En junio de 1574, tomó el hábito franciscano en el convento de la orden en México y se dedicó a los trabajos más humildes, como barrer y cocinar. (...) El noviciado no fue agradable, pues los franciscanos dudaban de si podría aguantar a su edad la dureza de la regla. (...)
El 13 de junio de 1575, Sebastián de Aparicio ingresó en la orden franciscana. Y otro fraile firmó el acta por él, pues seguía siendo analfabeto. Su primer destino fue el convento de Santiago de Tecali, a unos treinta kilómetros de Puebla, al que fue andando.

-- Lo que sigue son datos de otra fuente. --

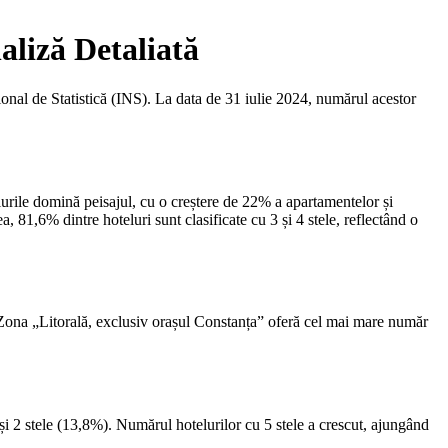
aliză Detaliată
ional de Statistică (INS). La data de 31 iulie 2024, numărul acestor
telurile domină peisajul, cu o creștere de 22% a apartamentelor și
, 81,6% dintre hoteluri sunt clasificate cu 3 și 4 stele, reflectând o
. Zona „Litorală, exclusiv orașul Constanța” oferă cel mai mare număr
 și 2 stele (13,8%). Numărul hotelurilor cu 5 stele a crescut, ajungând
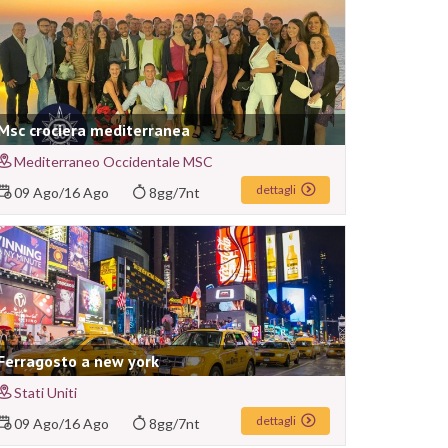
Msc crociera mediterranea
Mediterraneo Occidentale MSC
dettagli
09 Ago
/
16 Ago
8gg/7nt
Ferragosto a new york
Stati Uniti
dettagli
09 Ago
/
16 Ago
8gg/7nt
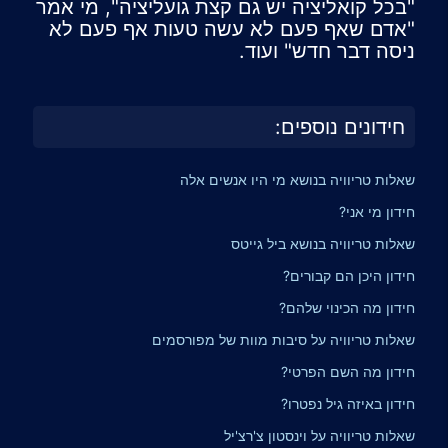
"בכל קואליציה יש גם קצת גועליציה", מי אמר
"אדם שאף פעם לא עשה טעות אף פעם לא
ניסה דבר חדש" ועוד.
חידונים נוספים:
שאלות טריוויה בנושא מי היו אנשים אלה
חידון מי אני?
שאלות טריוויה בנושא ביל גייטס
חידון היכן הם קבורים?
חידון מה הכינוי שלהם?
שאלות טריוויה על סיבות מוות של מפורסמים
חידון מה השם הפרטי?
חידון באיזה גיל נפטרו?
שאלות טריוויה על וינסטון צ'רצ'יל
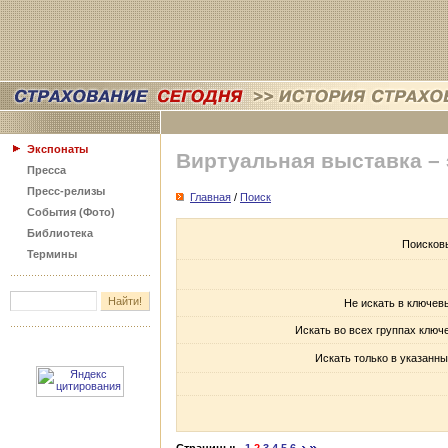
Экспонаты
Виртуальная выставка –
Пресса
Пресс-релизы
Главная
/
Поиск
События (Фото)
Библиотека
Поисков
Термины
Не искать в ключев
Искать во всех группах ключ
Искать только в указанны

Poco después, sus superiores le mandaron regresar a Puebla y le encargaron la misión de recorrer la región con una carreta para pedir y recoger donativos, con los que mantener el convento de las Llagas de Nuestro Seráfico Padre San Francisco, donde había más de un centenar de frailes, más los alumnos del colegio, los enfermos y los hermanos de paso.
De esta manera, «Aparicio, el Rico» se convirtió en el «Fraile Carretero.» Ejerció de limosnero los últimos veintitrés años de su vida y tuvo que dormir al raso, viajar con lluvia, frío y calor… y nunca se quejó, entre otros motivos porque decía que recibía favores del Cielo. En una ocasión, un ángel le había sacado la carreta del barro.

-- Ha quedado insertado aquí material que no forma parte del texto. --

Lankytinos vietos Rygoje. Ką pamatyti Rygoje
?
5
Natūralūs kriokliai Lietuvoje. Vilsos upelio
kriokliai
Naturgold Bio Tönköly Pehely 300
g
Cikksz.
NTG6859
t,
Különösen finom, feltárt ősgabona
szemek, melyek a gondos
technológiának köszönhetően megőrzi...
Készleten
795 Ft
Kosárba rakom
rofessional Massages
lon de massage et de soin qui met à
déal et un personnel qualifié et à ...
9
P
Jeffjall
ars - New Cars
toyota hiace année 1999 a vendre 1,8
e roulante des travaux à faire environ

Este era su modo de vida: «Lo que yo hago es hacer lo que me manda la obediencia: duermo donde puedo, como lo que Dios me envía, visto lo que me da el convento; pero lo mejor es no perder a Dios de vista, que con eso vivo seguro.»
Falleció a los noventa y ocho años, en febrero de 1600 y su cuerpo encuentra depositado en una urna de cristal en el convento franciscano de Puebla. Era tan grande su fama de santidad que, como señala el padre José María Iraburu, en 1603 Felipe III encargó al obispo de Tlaxcala que se escribiese su vida y al año siguiente, el rey recibió la biografía redactada por fray Juan de Torquemada. En el proceso que la Iglesia abrió sobre él al poco de morir, declararon quinientas sesenta y ocho personas, varones y mujeres, españoles, indios y esclavos. Se le declaró beato en 1789.